[Provided data]

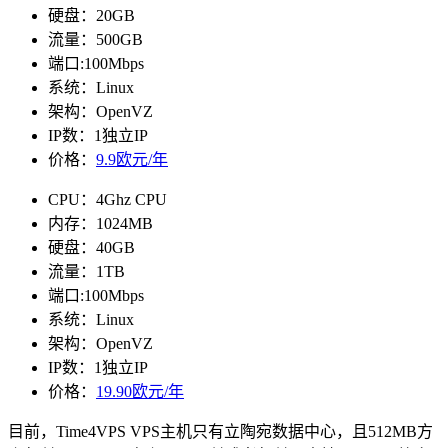
硬盘：20GB
流量：500GB
端口:100Mbps
系统：Linux
架构：OpenVZ
IP数：1独立IP
价格：
9.9欧元/年
CPU：4Ghz CPU
内存：1024MB
硬盘：40GB
流量：1TB
端口:100Mbps
系统：Linux
架构：OpenVZ
IP数：1独立IP
价格：
19.90欧元/年
目前，Time4VPS VPS主机只有立陶宛数据中心，且512MB方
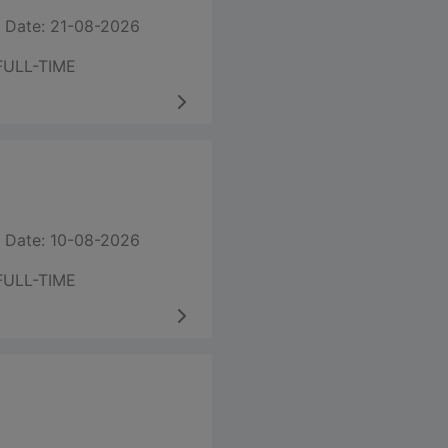
 Date: 21-08-2026
FULL-TIME
 Date: 10-08-2026
FULL-TIME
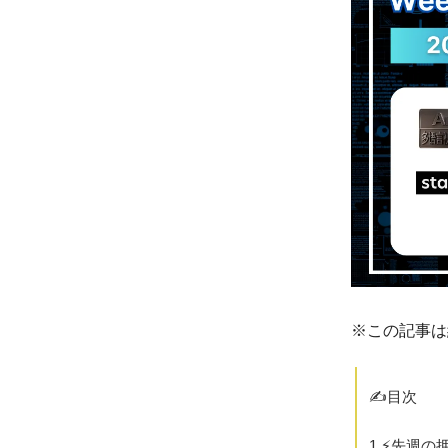
※この記事は
✍️目次
1.⚡️先週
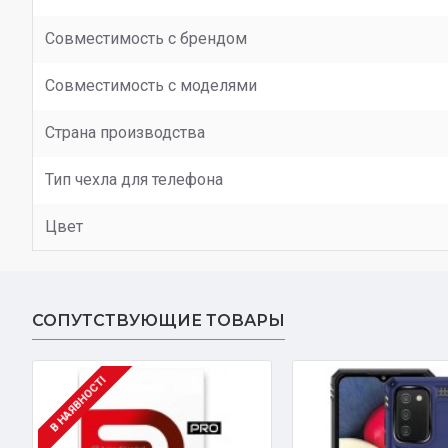
Совместимость с брендом
Совместимость с моделями
Страна производства
Тип чехла для телефона
Цвет
СОПУТСТВУЮЩИЕ ТОВАРЫ
В НАЯВНОСТІ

[/Provided data]

(Problem statement):
Return the complete material exactly as it appears, without images.

(Final answer):
硬盘：20GB
流量：500GB
端口:100Mbps
系统：Linux
架构：OpenVZ
IP数：1独立IP
价格：
9.9欧元/年
CPU：4Ghz CPU
内存：1024MB
硬盘：40GB
流量：1TB
端口:100Mbps
系统：Linux
架构：OpenVZ
IP数：1独立IP
价格：
19.90欧元/年
目前，Time4VPS VPS主机只有立陶宛数据中心，且512MB方
 Date: 21-08-2026
FULL-TIME
 Date: 10-08-2026
FULL-TIME
※この記事は
✍️目次
1.⚡️先週
Совместимость с брендом
Совместимость с моделями
Страна производства
Тип чехла для телефона
Цвет
СОПУТСТВУЮЩИЕ ТОВАРЫ
В НАЯВНОСТІ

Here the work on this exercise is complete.